# [Assignment]
Except for the pictures, write out all the records that follow exactly.

Stored data entries:
------------------------------------
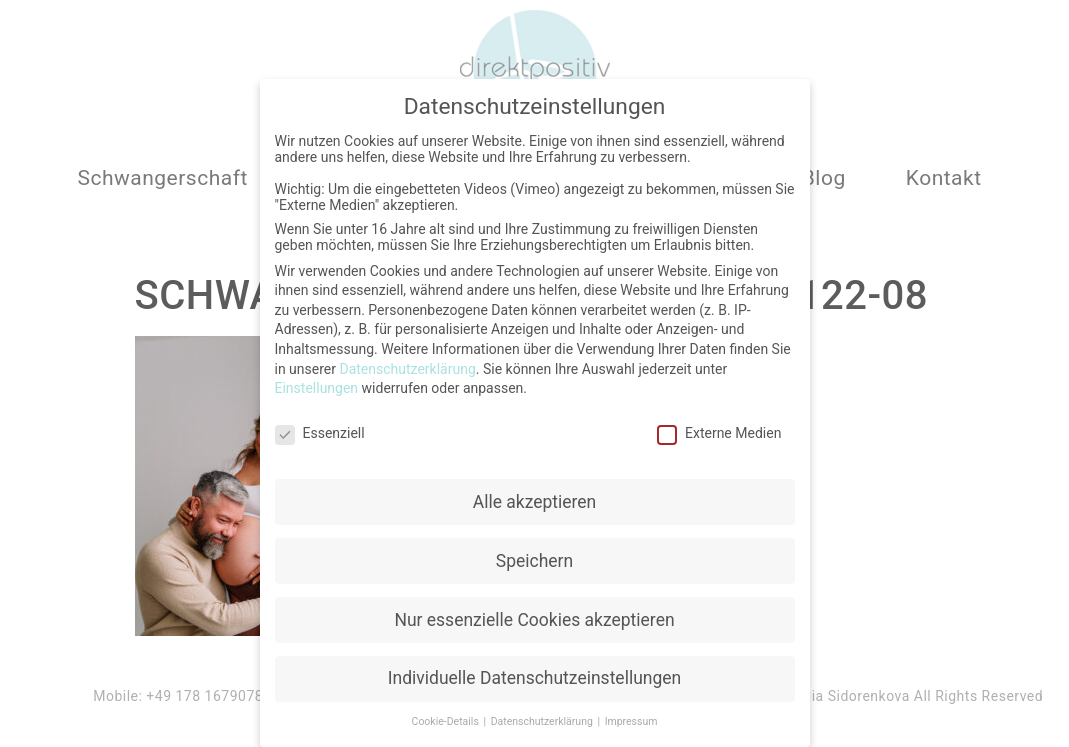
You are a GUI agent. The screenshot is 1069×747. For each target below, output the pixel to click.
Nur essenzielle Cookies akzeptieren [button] (534, 616)
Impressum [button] (631, 718)
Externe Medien (719, 429)
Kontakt (944, 178)
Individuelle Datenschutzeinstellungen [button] (534, 675)
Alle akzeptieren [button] (535, 498)
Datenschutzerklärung (407, 365)
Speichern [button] (534, 557)
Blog (824, 178)
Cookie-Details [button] (447, 718)
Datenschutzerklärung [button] (543, 718)
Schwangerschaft (162, 178)
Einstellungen (317, 384)
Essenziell (320, 429)
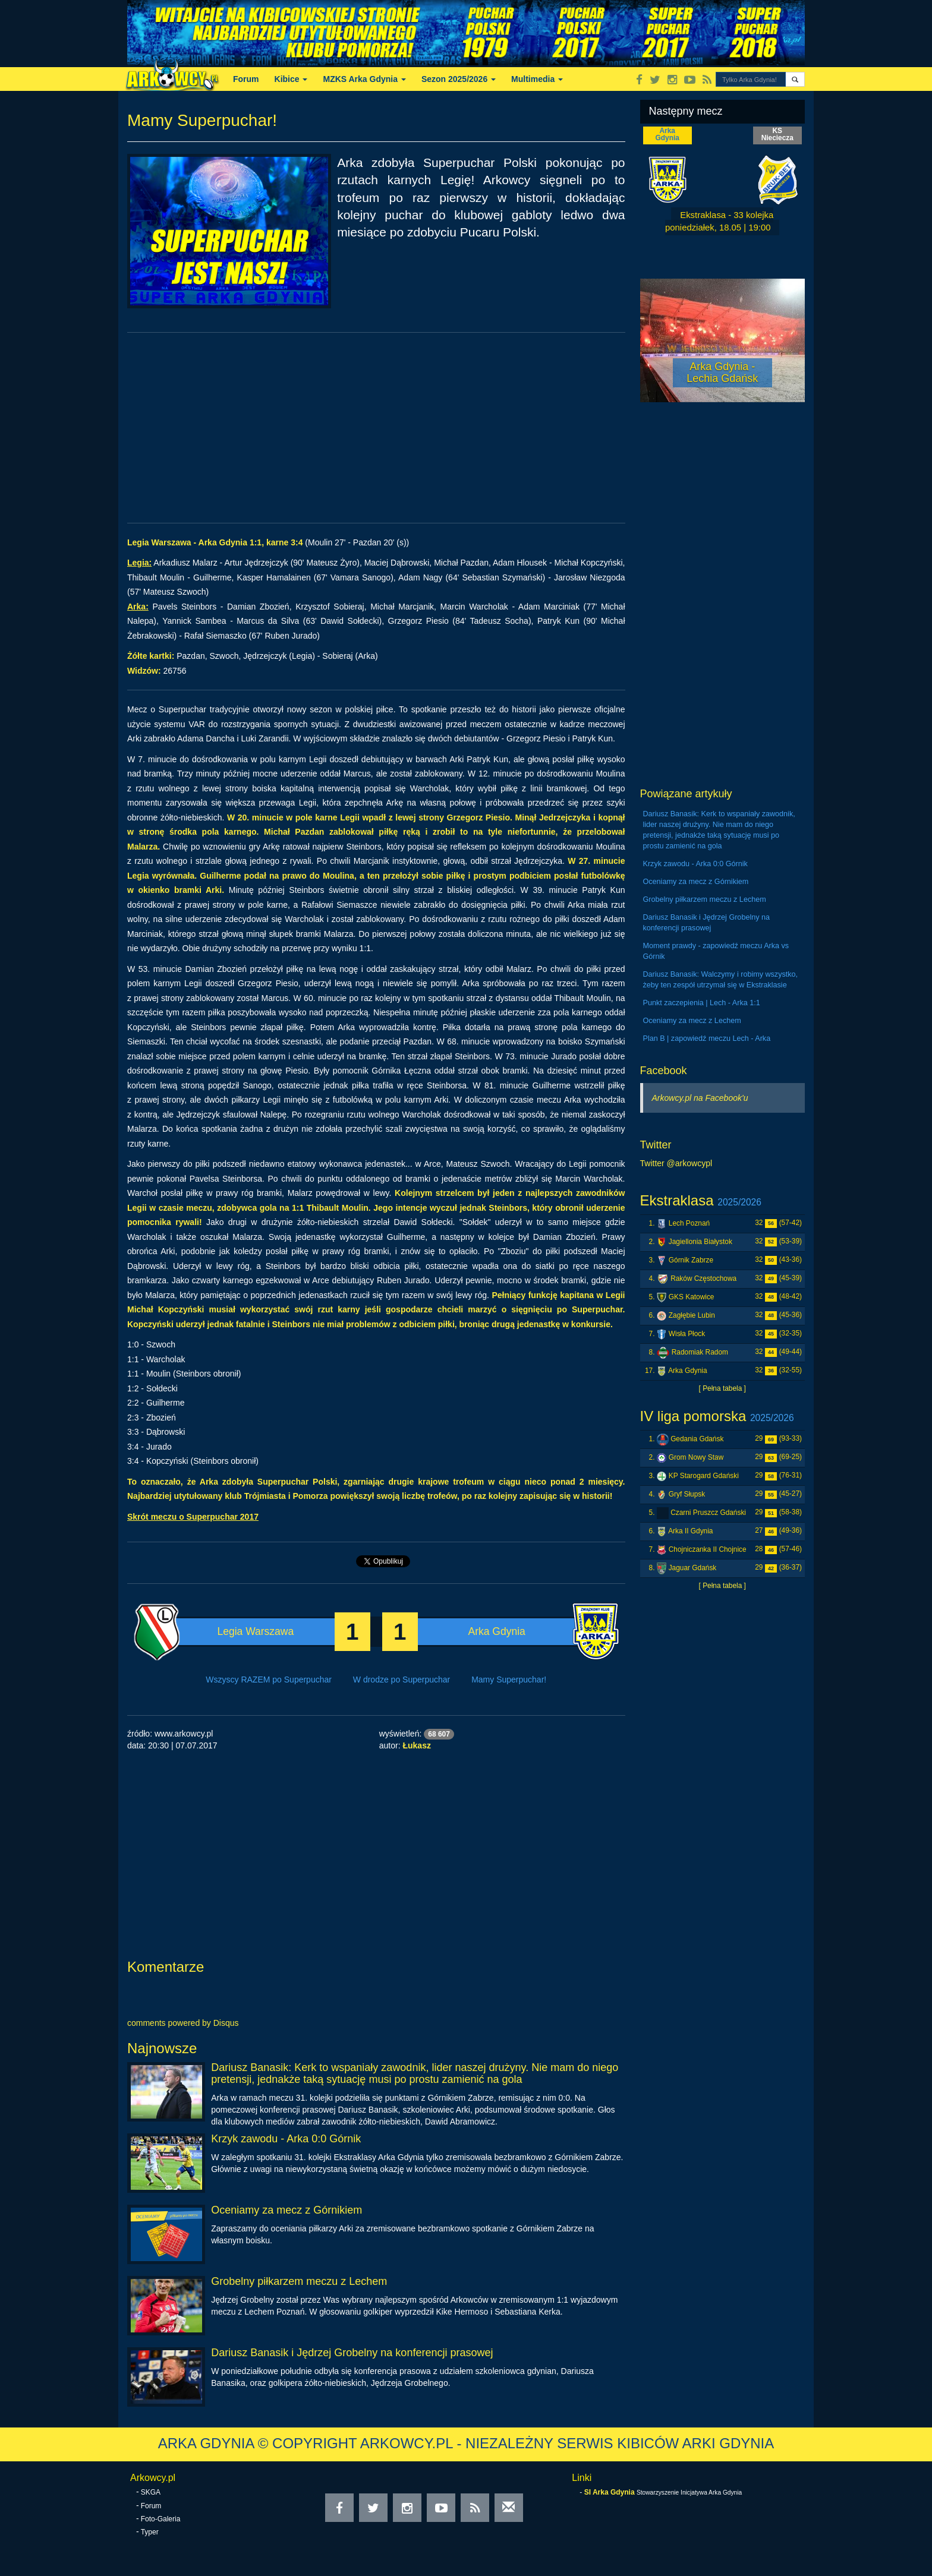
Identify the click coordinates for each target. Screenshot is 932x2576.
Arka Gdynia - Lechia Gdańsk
------------------------------------
# [Written reply]
You are a GUI agent. The screenshot is 1069×747. For each target below, output the pixel to click.
Nur essenzielle Cookies akzeptieren [button] (534, 616)
Impressum [button] (631, 718)
Externe Medien (719, 429)
Kontakt (944, 178)
Individuelle Datenschutzeinstellungen [button] (534, 675)
Alle akzeptieren [button] (535, 498)
Datenschutzerklärung (407, 365)
Speichern [button] (534, 557)
Blog (824, 178)
Cookie-Details [button] (447, 718)
Datenschutzerklärung [button] (543, 718)
Schwangerschaft (162, 178)
Einstellungen (317, 384)
Essenziell (320, 429)
Identify the click coordinates for each target. Screenshot is 932x2576.
Arka Gdynia - Lechia Gdańsk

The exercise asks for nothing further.